Task description:
Hand back all records exactly, pictures omitted.

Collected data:
=-=-=

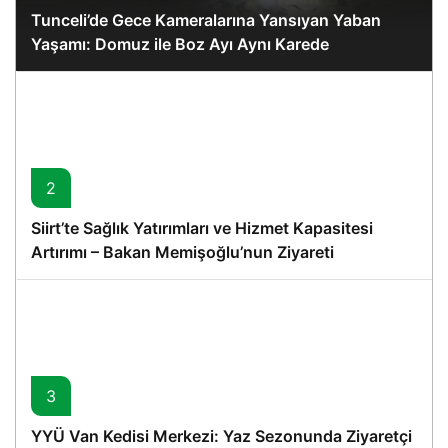
Tunceli’de Gece Kameralarına Yansıyan Yaban
Yaşamı: Domuz ile Boz Ayı Aynı Karede
2
Siirt’te Sağlık Yatırımları ve Hizmet Kapasitesi
Artırımı – Bakan Memişoğlu’nun Ziyareti
3
YYÜ Van Kedisi Merkezi: Yaz Sezonunda Ziyaretçi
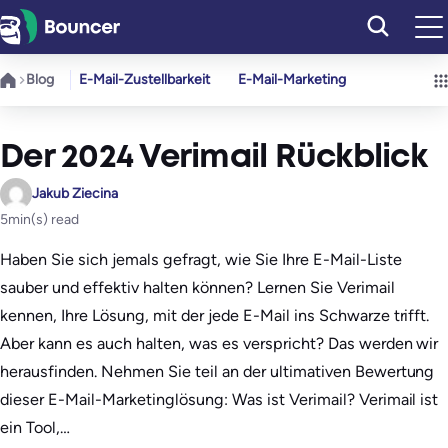
Zum
Inhalt
springen
Blog
E-Mail-Zustellbarkeit
E-Mail-Marketing
Der 2024 Verimail Rückblick
Jakub Ziecina
5
min(s) read
Haben Sie sich jemals gefragt, wie Sie Ihre E-Mail-Liste
sauber und effektiv halten können? Lernen Sie Verimail
kennen, Ihre Lösung, mit der jede E-Mail ins Schwarze trifft.
Aber kann es auch halten, was es verspricht? Das werden wir
herausfinden. Nehmen Sie teil an der ultimativen Bewertung
dieser E-Mail-Marketinglösung: Was ist Verimail? Verimail ist
ein Tool,…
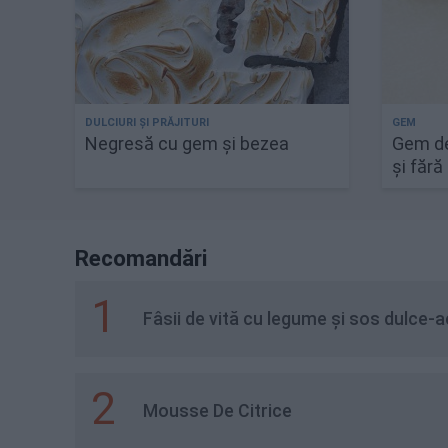
Negresă cu gem și bezea
Gem de
și făr
Recomandări
1
Fâsii de vită cu legume și sos dulce-a
2
Mousse De Citrice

=-=-=

Solution for this problem:
Tunceli’de Gece Kameralarına Yansıyan Yaban
Yaşamı: Domuz ile Boz Ayı Aynı Karede
2
Siirt’te Sağlık Yatırımları ve Hizmet Kapasitesi
Artırımı – Bakan Memişoğlu’nun Ziyareti
3
YYÜ Van Kedisi Merkezi: Yaz Sezonunda Ziyaretçi
Zum
Inhalt
springen
Blog
E-Mail-Zustellbarkeit
E-Mail-Marketing
Der 2024 Verimail Rückblick
Jakub Ziecina
5
min(s) read
Haben Sie sich jemals gefragt, wie Sie Ihre E-Mail-Liste
sauber und effektiv halten können? Lernen Sie Verimail
kennen, Ihre Lösung, mit der jede E-Mail ins Schwarze trifft.
Aber kann es auch halten, was es verspricht? Das werden wir
herausfinden. Nehmen Sie teil an der ultimativen Bewertung
dieser E-Mail-Marketinglösung: Was ist Verimail? Verimail ist
ein Tool,…
Negresă cu gem și bezea
Gem de
și făr
Recomandări
1
Fâsii de vită cu legume și sos dulce-a
2
Mousse De Citrice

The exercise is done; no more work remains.